We will compare the different flexibility systems first for the special scenarios, e.g., all service times are identical and the system is symmetric. For the special scenarios, we extend the previous research results on our model. Moreover, the analysis of the special cases would assist the comparison of the different flexibility systems when the system parameters are more general.

3 Identical service times

In this section, we consider the identical service times, i.e., $\gamma=1$ . We first obtain the stationary distribution of the full flexibility system with identical service times in the next proposition.

Proposition 1

When the service times are identical, i.e., $\gamma=1$ , the stationary probabilities of the full flexibility system are

	$\displaystyle\pi^{\gamma=1}(0,0)$	$\displaystyle=\frac{2}{k^{2}\rho^{2}+2k\rho^{2}+2k\rho+\rho^{2}+2\rho+2},$
	$\displaystyle\pi^{\gamma=1}(1,0)$	$\displaystyle=\frac{\rho(k^{2}\rho^{2}+2k\rho^{2}+6k\rho+\rho^{2}+4\rho+4)}{2k^{2}\rho^{2}+4k\rho^{2}+6k\rho+2\rho^{2}+6\rho+4}\pi^{\gamma=1}(0,0),$
	$\displaystyle\pi^{\gamma=1}(0,1)$	$\displaystyle=\frac{\rho^{2}(\rho k^{2}+2\rho k+\rho+2)}{2k^{2}\rho^{2}+4k\rho^{2}+6k\rho+2\rho^{2}+6\rho+4}\pi^{\gamma=1}(0,0),$
	$\displaystyle\pi^{\gamma=1}(0,2)$	$\displaystyle=\frac{k\rho(k^{2}\rho^{2}+2k\rho^{2}+4k\rho+\rho^{2}+6\rho+4)}{2k^{2}\rho^{2}+4k\rho^{2}+6k\rho+2\rho^{2}+6\rho+4}\pi^{\gamma=1}(0,0),$
	$\displaystyle\pi^{\gamma=1}(2,0)$	$\displaystyle=\frac{k\rho^{2}(2k+\rho+2k\rho+k^{2}\rho)}{2k^{2}\rho^{2}+4k\rho^{2}+6k\rho+2\rho^{2}+6\rho+4}\pi^{\gamma=1}(0,0),$
	$\displaystyle\pi^{\gamma=1}(1,1)$	$\displaystyle=\frac{\rho^{2}}{2}\pi^{\gamma=1}(0,0),$
	$\displaystyle\pi^{\gamma=1}(1,2)$	$\displaystyle=\frac{k\rho^{2}(\rho+k\rho+4)}{2\rho+2k\rho+4}\pi^{\gamma=1}(0,0),$
	$\displaystyle\pi^{\gamma=1}(2,1)$	$\displaystyle=\frac{k\rho^{3}(k+1)}{2\rho+2k\rho+4}\pi^{\gamma=1}(0,0),$
	$\displaystyle\pi^{\gamma=1}(2,2)$	$\displaystyle=\frac{k^{2}\rho^{2}}{2}\pi^{\gamma=1}(0,0).$

The result can be readily verified thus we omit the proof.

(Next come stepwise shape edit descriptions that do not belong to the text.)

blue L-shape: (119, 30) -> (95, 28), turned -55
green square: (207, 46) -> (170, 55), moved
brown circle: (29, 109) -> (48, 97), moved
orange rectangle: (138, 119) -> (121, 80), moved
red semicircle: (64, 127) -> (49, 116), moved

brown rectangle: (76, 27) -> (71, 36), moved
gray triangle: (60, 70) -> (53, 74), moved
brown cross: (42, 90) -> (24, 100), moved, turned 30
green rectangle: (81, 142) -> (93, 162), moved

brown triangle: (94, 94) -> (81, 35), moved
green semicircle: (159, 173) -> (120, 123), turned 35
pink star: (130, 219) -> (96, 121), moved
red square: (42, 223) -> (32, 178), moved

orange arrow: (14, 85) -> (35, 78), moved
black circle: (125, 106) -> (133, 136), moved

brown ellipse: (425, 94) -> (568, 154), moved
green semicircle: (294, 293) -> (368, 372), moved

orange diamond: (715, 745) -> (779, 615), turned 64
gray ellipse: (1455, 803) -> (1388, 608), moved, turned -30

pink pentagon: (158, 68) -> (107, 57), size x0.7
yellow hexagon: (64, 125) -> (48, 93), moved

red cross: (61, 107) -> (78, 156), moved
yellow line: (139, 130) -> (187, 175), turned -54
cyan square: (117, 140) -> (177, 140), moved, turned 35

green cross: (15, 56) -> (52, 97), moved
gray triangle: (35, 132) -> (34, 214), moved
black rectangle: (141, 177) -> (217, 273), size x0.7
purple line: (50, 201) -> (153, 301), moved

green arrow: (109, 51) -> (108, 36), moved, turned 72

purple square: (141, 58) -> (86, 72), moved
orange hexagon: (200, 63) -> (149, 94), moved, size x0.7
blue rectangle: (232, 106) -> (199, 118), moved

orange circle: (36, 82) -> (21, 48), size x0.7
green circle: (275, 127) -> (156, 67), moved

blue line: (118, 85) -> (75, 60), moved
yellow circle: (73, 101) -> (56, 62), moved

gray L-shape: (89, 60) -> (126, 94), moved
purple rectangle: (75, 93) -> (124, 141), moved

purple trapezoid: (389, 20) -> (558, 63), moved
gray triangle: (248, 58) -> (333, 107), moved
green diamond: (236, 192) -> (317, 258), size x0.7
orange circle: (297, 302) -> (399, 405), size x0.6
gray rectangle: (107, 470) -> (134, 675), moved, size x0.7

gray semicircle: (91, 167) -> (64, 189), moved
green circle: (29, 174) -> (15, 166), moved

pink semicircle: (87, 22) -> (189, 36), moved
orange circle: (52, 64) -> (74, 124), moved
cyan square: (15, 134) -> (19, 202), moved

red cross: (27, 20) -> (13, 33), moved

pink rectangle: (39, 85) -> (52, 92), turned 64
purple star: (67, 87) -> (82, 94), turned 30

Next, we obtain the stationary distribution of the partial flexibility system with identical service times.

Proposition 2

When the service times are identical, i.e., $\gamma=1$ , the stationary probabilities of the partial flexibility system are

	$\displaystyle p^{\gamma=1}(0,0)=$	$\displaystyle\frac{2\rho+k\rho+2}{(\rho+1)(k^{2}\rho^{2}+2k\rho^{2}+3k\rho+\rho^{2}+2\rho+2)},$
	$\displaystyle p^{\gamma=1}(1,0)=$	$\displaystyle\frac{\rho(\rho+k\rho+2)}{2\rho+k\rho+2}p^{\gamma=1}(0,0),$
	$\displaystyle p^{\gamma=1}(0,1)=$	$\displaystyle\frac{\rho^{2}(\rho+k\rho+2)}{(\rho+2)(2\rho+k\rho+2)}p^{\gamma=1}(0,0),$
	$\displaystyle p^{\gamma=1}(0,2)=$	$\displaystyle\frac{k\rho(6\rho+2k\rho+k\rho^{2}+\rho^{2}+4)}{(\rho+2)(2\rho+k\rho+2)}p^{\gamma=1}(0,0),$
	$\displaystyle p^{\gamma=1}(1,1)=$	$\displaystyle\frac{\rho^{2}(\rho+1)(\rho+k\rho+2)}{(\rho+2)(2\rho+k\rho+2)}p^{\gamma=1}(0,0),$
	$\displaystyle p^{\gamma=1}(1,2)=$	$\displaystyle\frac{k\rho^{2}(5\rho+2k\rho+k\rho^{2}+\rho^{2}+4)}{(\rho+2)(2\rho+k\rho+2)}p^{\gamma=1}(0,0).$

The result can be readily verified thus we omit the proof. With the assistance of the stationary probabilities of the full flexibility system and the partial flexibility system, we are now able to compare the throughputs of the $3$ systems when the service times are identical.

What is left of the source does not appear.